Zerrin Hanım’ın alaylı bakışları heyecanımı kırıyor. “Bana inanmıyorsunuz. Peki, koşmalı mıyım? Bu iğrenç görünümlü içeceği ne zaman içmeliyim? Koşarken ya da yürürken mi, yoksa her şeyin sonunda mı?”
Bilgiç bir şekilde gülümsüyor Zerrin Hanım, “Sizi anlıyorum. Herkes zaman zaman yaşar bunu. Görmek ve bakmak farklı şeylerdir. Hep gözünüzün önünde olan bir nesne, hatta her gün defalarca elinize alıp kullandığınız bir şey, bir an çok yabancı gelir. Şaşırırsınız ama bilirsiniz o hep buradaydı ve sizindi, sadece siz onu görmüyordunuz, bakıp geçiyordunuz. Sizin yaşadığınız da buna benzer bir şey olabilir.”
“Bu kadar basit diyorsunuz, bir sabah uyandım ve görmeye mi başladım?”
“Bakın, benim programa yetişmem gerekiyor.
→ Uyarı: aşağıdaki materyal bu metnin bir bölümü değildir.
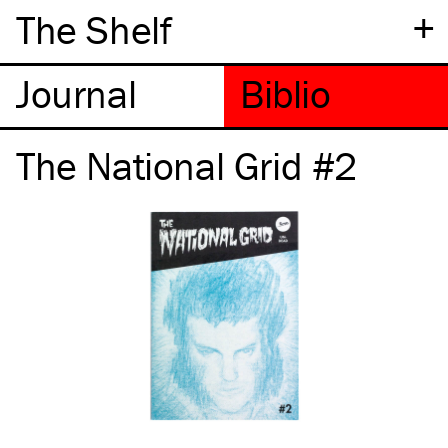
+
The Shelf
The National Grid #2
Bugün dört çocuğunu sefalet içinde geride bırakıp kayıplara karışan bir kadını arayacağız, çocuklardan biri daha iki yaşında. Belki o kadın da bir sabah sizin gibi uyandı. O yüzden küçücük çocuklarını bu kadar kolay terk etti. Tabii sefalet kolay terk ediliyor. Sizinki gibi bir hayatı terk etmek cesaret gerektirir. O kadar cesur musunuz? Değilseniz onların dediklerini yapmaya devam edin. Zamanla beyninizdeki boşluklar siz farkına bile varmadan dolacaktır. Gitmeliyim. Ha! O elinizdekini mutlaka için. Bir kısmını da yüzünüze sürün cildinizi yeniler.”
Bilye son hızla dönmeye devam ediyor. Zerrin Hanım, yanımdan koşarak uzaklaşıyor. Ben bilyeyi yakalamaya çalışırken, henüz hafızası yerinde olan bacaklarım beni çıktığım evin önüne getiriyor. Durup bakıyorum eve, çok güzel görünüyor, büyük ve bakımlı bir de bahçesi var. Açık kalmış garaj kapısından görünen lüks aracın plakasını okuyorum, “AYL”.
Cesur muyum? Elimdeki içeceğin kapağını açıp içiyorum. Yok, hepsini içmedim, dibinde kalanını eve girdiğimde yüzüme süreceğim. Sonra da bir güzel uyuyacağım.